[TO DO]: Which lines in the records below contain the word "stroj"? Return each of them.
· · ·
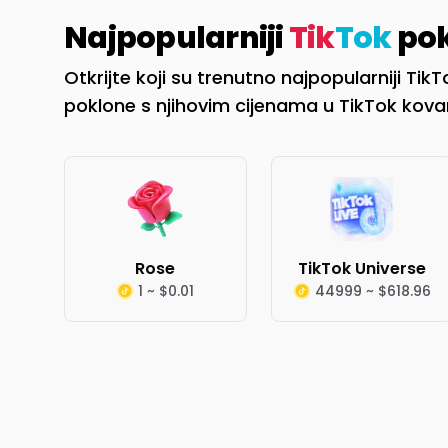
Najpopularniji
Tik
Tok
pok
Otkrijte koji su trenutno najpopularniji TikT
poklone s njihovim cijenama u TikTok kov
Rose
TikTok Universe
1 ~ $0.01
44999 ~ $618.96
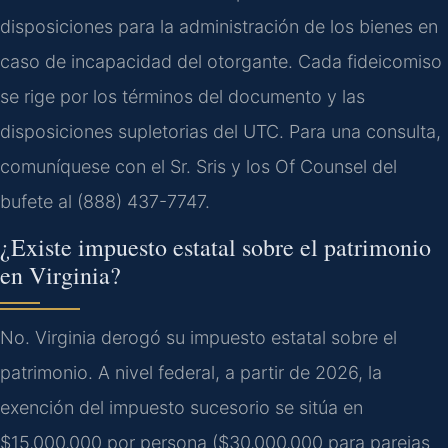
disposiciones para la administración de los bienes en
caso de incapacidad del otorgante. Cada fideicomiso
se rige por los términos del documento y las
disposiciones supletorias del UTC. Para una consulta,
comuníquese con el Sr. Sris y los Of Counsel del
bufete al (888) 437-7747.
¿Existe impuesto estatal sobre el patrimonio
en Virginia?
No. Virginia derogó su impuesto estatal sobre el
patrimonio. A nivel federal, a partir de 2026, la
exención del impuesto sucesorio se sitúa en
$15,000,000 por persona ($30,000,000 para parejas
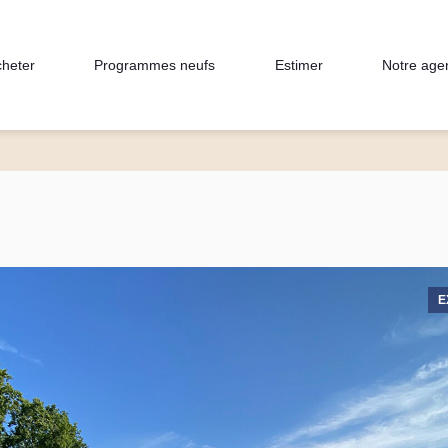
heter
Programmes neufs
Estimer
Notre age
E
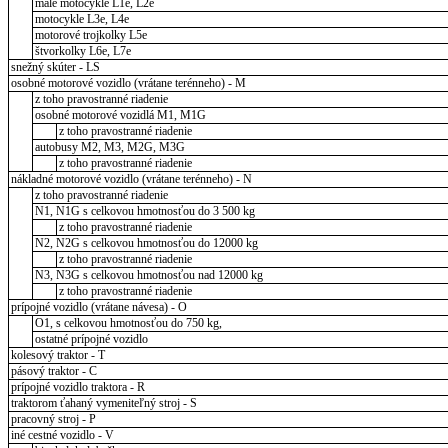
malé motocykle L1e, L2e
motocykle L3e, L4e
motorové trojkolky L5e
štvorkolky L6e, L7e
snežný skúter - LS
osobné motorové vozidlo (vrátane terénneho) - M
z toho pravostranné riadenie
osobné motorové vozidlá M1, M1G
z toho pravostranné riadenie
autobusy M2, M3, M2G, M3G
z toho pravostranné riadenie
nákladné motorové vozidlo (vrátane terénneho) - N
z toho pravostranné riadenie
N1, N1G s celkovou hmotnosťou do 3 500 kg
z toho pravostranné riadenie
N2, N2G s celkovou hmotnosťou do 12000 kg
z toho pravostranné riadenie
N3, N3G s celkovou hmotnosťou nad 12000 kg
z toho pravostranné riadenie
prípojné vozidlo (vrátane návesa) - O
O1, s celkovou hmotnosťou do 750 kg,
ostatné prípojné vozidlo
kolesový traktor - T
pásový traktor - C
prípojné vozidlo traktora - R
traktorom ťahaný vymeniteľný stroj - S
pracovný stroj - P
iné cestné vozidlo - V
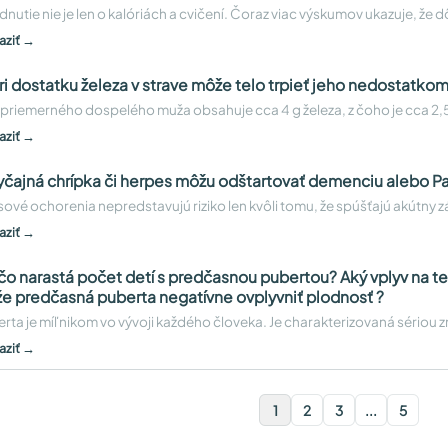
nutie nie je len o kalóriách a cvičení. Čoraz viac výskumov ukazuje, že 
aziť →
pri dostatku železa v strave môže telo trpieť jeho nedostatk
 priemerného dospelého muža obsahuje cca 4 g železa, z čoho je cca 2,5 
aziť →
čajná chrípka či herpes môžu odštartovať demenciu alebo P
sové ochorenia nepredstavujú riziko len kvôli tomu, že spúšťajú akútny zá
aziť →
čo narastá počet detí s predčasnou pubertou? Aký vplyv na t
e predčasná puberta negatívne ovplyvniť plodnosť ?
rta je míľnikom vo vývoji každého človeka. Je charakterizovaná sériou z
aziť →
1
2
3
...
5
· · ·
[COMPLETED EXERCISE]:
traktorom ťahaný vymeniteľný stroj - S
pracovný stroj - P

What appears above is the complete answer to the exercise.